Entscheidend für die Stabilität im Kosovo ist eine positive und nachbarschaftliche Haltung des Nachbarstaates Serbien. Der Balkanexperte vom EU-Zentrum CIFE in Nizza, Tobias Flessenkemper, meint, dass die "Russland-Karte", die Belgrad immer in der Hand hatte, in dem neuen geopolitischen Gefüge einen "höheren Wert bekommen hat". Die Nähe Trumps zu Putins Regime sei auch gegen die bisherige euroatlantische Achse gerichtet. Der serbische Premier Aleksandar Vučić – auf den die EU und Deutschland in den vergangenen Jahren setzten – hat in den vergangenen Monaten bereits gezeigt, dass er auch provozieren kann und nicht unbedingt den "Stabilitätsanker" spielen wird, den die Europäer von ihm erwarten.
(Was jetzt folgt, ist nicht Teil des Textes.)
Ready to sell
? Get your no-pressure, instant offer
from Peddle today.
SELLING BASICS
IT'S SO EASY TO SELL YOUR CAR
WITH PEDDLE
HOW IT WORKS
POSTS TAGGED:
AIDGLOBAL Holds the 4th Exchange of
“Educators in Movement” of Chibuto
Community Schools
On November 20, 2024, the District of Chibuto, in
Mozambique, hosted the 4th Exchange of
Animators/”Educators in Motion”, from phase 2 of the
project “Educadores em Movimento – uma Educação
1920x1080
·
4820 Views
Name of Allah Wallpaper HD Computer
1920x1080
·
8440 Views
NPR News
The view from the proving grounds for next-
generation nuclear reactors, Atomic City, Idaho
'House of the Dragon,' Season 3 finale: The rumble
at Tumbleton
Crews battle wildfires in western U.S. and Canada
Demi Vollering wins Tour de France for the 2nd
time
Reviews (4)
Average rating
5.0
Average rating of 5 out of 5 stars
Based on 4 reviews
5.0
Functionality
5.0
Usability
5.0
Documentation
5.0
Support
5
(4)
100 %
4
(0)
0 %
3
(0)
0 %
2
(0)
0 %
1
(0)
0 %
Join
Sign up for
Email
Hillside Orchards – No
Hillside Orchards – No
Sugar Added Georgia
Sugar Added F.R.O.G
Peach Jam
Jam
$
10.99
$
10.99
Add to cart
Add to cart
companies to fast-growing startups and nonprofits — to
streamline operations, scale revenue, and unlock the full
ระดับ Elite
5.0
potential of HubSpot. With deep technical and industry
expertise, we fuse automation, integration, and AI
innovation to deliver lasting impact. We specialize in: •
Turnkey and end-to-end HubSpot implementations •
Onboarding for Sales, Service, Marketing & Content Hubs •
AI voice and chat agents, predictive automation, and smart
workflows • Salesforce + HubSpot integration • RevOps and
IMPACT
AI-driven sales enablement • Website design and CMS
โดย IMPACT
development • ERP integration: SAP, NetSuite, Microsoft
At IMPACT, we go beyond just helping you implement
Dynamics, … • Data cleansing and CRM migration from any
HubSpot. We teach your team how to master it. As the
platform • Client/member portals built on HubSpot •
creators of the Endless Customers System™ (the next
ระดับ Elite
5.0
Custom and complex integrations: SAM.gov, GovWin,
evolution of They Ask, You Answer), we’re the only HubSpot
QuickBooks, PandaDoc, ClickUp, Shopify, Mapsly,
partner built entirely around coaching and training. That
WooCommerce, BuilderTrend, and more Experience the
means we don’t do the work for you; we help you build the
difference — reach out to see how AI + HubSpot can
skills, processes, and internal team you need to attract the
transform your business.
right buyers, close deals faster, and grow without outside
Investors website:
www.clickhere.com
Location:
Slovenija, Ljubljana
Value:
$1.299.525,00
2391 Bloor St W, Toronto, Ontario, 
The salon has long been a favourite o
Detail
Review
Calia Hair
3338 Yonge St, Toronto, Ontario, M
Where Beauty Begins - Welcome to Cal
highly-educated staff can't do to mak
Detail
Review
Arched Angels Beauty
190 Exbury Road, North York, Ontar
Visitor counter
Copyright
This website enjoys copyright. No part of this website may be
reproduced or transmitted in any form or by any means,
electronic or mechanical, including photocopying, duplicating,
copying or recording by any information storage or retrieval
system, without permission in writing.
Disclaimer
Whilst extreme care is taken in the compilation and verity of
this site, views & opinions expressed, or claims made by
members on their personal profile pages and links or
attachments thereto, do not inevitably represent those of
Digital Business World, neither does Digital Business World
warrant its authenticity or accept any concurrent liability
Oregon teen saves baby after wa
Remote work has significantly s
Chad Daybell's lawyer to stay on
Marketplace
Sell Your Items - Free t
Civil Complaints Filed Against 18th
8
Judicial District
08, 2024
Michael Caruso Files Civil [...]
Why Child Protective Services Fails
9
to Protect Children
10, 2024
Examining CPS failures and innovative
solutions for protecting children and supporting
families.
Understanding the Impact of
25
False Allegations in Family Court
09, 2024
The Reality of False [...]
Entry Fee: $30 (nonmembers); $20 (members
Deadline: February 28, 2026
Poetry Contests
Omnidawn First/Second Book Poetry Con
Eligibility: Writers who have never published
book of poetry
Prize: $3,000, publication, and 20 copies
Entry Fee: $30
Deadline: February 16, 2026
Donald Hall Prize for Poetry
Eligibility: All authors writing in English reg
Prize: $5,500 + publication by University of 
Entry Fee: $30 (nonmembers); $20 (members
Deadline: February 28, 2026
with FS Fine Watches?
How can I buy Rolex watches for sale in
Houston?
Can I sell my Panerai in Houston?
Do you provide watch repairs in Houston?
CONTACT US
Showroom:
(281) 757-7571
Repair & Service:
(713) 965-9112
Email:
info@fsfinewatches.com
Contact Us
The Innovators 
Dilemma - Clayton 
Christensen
So gab es nicht nur eine gemeinsame russisch-serbische Militärübung Anfang November, die "Slawische Brüderlichkeit" genannt wurde; Russland schenkte Serbien zudem sechs MIG-29-Militärflugzeuge, 30 Panzer und 20 andere militärische Fahrzeuge. In Sarajevo sah man bereits im August sorgenvoll die gemeinsame "Antiterrorübung" der Polizei von Serbien und des bosnischen Landesteils Republika Srpska. Die Polizeiübung fand an dem Grenzfluss Drina statt, der eine hohe symbolische Bedeutung hat. Die Drina wird von manchen Nationalisten als "das Rückgrat Serbiens" gesehen, sie soll also in der Mitte von "Großserbien" liegen.

Fortgesetzte Provokationen

Die Provokationen setzten sich fort. Im Dezember hatten Kosovo-Serben in Mitrovica eine Mauer auf jener Brücke über den Ibar, die den Norden mit dem Süden verbindet, errichtet. Mitte Jänner schickte Serbien einen Propagandazug in den Kosovo, der die Aufschrift "Kosovo ist Serbien" in 21 Sprachen trug. Vučić stoppte den Zug zwar vor der Grenze zum Kosovo, behauptete dann aber, dass die Regierung in Prishtina einen Krieg vorbereiten wolle. Sein Ton gegenüber dem Kosovo wird immer rauer. Der mehrheitlich serbisch besiedelte Nordkosovo sollte eigentlich aufgrund der Vereinbarungen zwischen Serbien und dem Kosovo in die kosovarischen staatlichen Strukturen integriert werden. Nun wird wieder die Vorstellung genährt, dass eine neue Grenze entlang des Ibar gezogen werden könnte. Der Ibar trennt den Nordkosovo vom Rest des Landes.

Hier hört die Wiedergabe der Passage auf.